Women with bachelor’s and graduates degrees were “entrenching themselves in Upper America” and achieving “striking gains” economically in the 1980s, comments Kevin Phillips. Less educated women and single mothers didn’t fare as well and became a “have-not constituency.”

 By 1983, 20% of women held a professional or managerial job, the exact percentage as among men. In the early 1990s, they were inching closer to a majority in college enrollment, and to parity in medical and law schools.

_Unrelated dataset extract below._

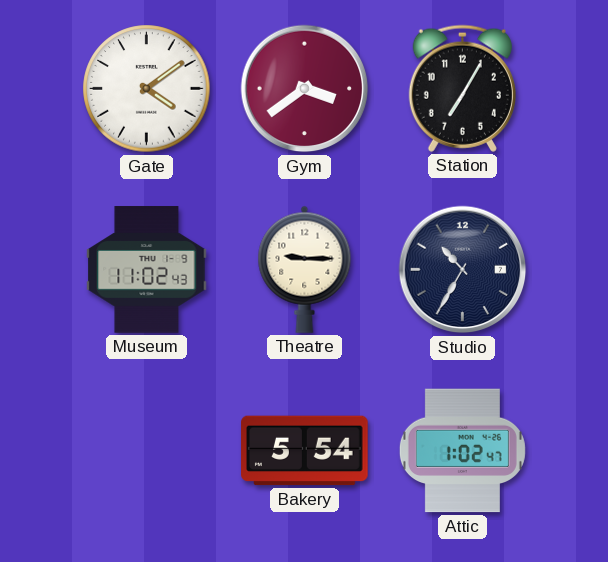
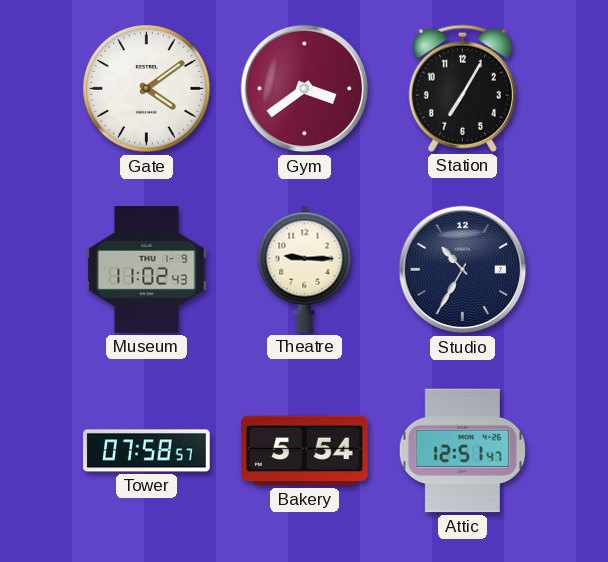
Tower: none -> 07:58
Attic: 1:02 -> 12:51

Meanwhile, service jobs that didn’t require college paid little, and the skilled, blue-collar trades that might offer economic independence didn’t open up in the ways the professions did. One in a hundred electricians or firefighters (1%) was a woman in 1960, a little more than 1% in 1983, and, in 1998, 2%. The percentages are similar for heating and air conditioning mechanics, machinery repairers, painters, construction workers, and truck drivers.

The more feminism succeeded in creating a level playing field for women with men, the more divisions among women emerged, and the more vulnerable a consensus view became—or, really, a consensus dream about what gave a woman’s life a sense of purpose, value, identity, and social authority. 

Rosen was trying to highlight one aspect of this division–most women in America don’t have the latitude that Romney does or, indeed, that many well-paid career women do.

It came out badly. Women’s comments on other women’s parental lifestyles often do. Instead of sisterly unity, we occasionally get something closer to the sororial rivalries of King Lear. That doesn’t mean that feminism failed, but that it succeeded–and that we still have more work to do.